More interesting is that it is precisely in their ability to slaughter what appears to be hundreds of the “bad” races without a trace of regret that the “good guys” distinguish themselves as “good guys.” None of the goblins here would have been convicted in a court of law, at least of murder, because they hadn’t killed any of the principals in the narrative. Their crime, worthy of death, was that they were goblins enforcing the laws of what everyone agreed was their kingdom. Gandalf and crew we could argue had a higher calling, but in that case the goblins capital offense was that they were in the way.
This doesn’t strike me as simply an expression of racialized thinking that I’d expect from any member of a settler class. Though it bears noting that Tolkein wasn’t born in England, but as a white child in British South Africa.
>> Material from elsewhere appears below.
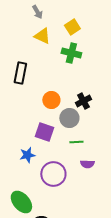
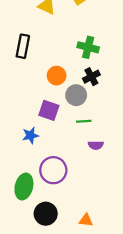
green cross: (71, 53) -> (88, 47), moved
purple circle: (53, 174) -> (53, 170), moved
green ellipse: (21, 202) -> (24, 186), turned 55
It seems to some great extent to be the collision of this racialized thinking with the personal experience of warfare. Tolkein himself noted the importance of the experience of the First World War:
One has indeed personally to come under the shadow of war to feel fully its oppression; but as the years go by it seems now often forgotten that to be caught in youth by 1914 was no less hideous an experience than to be involved in 1939 and the following years. By 1918 all but one of my close friends were dead.
Tolkein’s mental world, a product of the world through which his life passed, was one in which slaughter was normalized. War on a massive scale was unifying experience of people of not only his place and generation, but the generation to follow. All of his fiction was conceived, if not entirely executed, while this slaughter was going on or in the fairly immediate aftermath. The experience of British soldiers at the Somme was that they were to slaughter as many Germans as they possibly could, not because of something those Germans had done, but because they were Germans. And what aim did those Germans have? To slaughter as many British (or British colonial subjects) as possible, because of who they were.
This is simply how modern warfare works and at some basic level both The Hobbit and The Lord of the Rings reflect this arrangement. I won’t say that Tolkein or Jackson glorifies the slaughter itself, though surely they glorify the ones doing the slaughter. What Tolkein does do, however, is simply accept this type of mass killing as a normal part of the process of human life.
It is not, however, normal. It is a total aberration from the precedent of our species’ development over hundreds of thousands of years. For most of our history–before the development of states some 10,000 years ago–we surely had inter-group conflict, warfare if one wishes to call it that. But there’s no evidence of genocide per se, which is, be clear, what Tolkein depicts. That’s a thoroughly modern crime, and certainly one impossible to imagine without the development of states. This I think is what sickened me as I watched the film.
We need a fantasy series that examines how the process of war itself brutalizes all sides involved. To some extent George R.R. Martin’s Song of Fire and Ice, on TV as Game of Thrones, does this, though not from a pacifist perspective.